Scientists are also crossing disciplines, and local institutions are setting aside rivalries. USC, UCLA and Caltech have joined forces at the new Southern California Environmental Health Sciences Center to focus on pollution’s effect on people. There USC epidemiologist John Peters labors to figure out whether smog is damaging the health of California’s schoolchildren. UCLA, leading a team of five other local institutions, has just won $11 million in grants to open a center to probe the soot-like particulate matter that threatens urban residents, especially in the L.A. basin.
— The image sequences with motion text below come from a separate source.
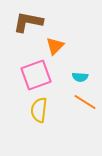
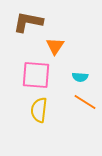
orange triangle: rotated 12 degrees counterclockwise
pink square: rotated 24 degrees clockwise
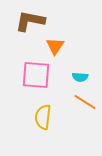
brown L-shape: moved 2 px right, 1 px up
yellow semicircle: moved 4 px right, 7 px down
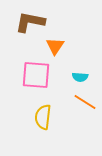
brown L-shape: moved 1 px down
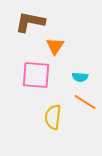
yellow semicircle: moved 10 px right
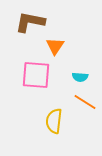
yellow semicircle: moved 1 px right, 4 px down
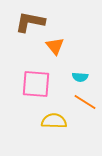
orange triangle: rotated 12 degrees counterclockwise
pink square: moved 9 px down
yellow semicircle: rotated 85 degrees clockwise
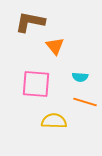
orange line: rotated 15 degrees counterclockwise
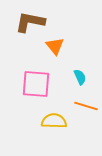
cyan semicircle: rotated 119 degrees counterclockwise
orange line: moved 1 px right, 4 px down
Children of the new millennium offer renewed hope. Unlike their parents, youngsters know what happens when you dump something in a storm drain. They understand why wetlands and rain forests are important. And they are the catalyst for improving the behavior of their parents. Yet the public’s interest will always wax and wane, propelled by some unforeseen disaster: the Exxon Valdez running aground in Alaska; a Union Carbide plant releasing deadly fumes in India.

It doesn’t take a disaster--or a new millennium--to feed the curiosity of scientists such as Rowland about how the world works. While waiting for the ozone layer to heal, Rowland keeps researching the stratosphere. Last year, he and colleague Donald Blake discovered that smog from burning South African forests and farm waste was spreading around the world, even to remote Fiji.

Nothing, it seems, remains untouched by man. Paving paradise isn’t the only way to spoil it. In modern society, we can leave our mark any place at all, without even setting foot there. And environmental scientists will be right behind us, measuring the footprint.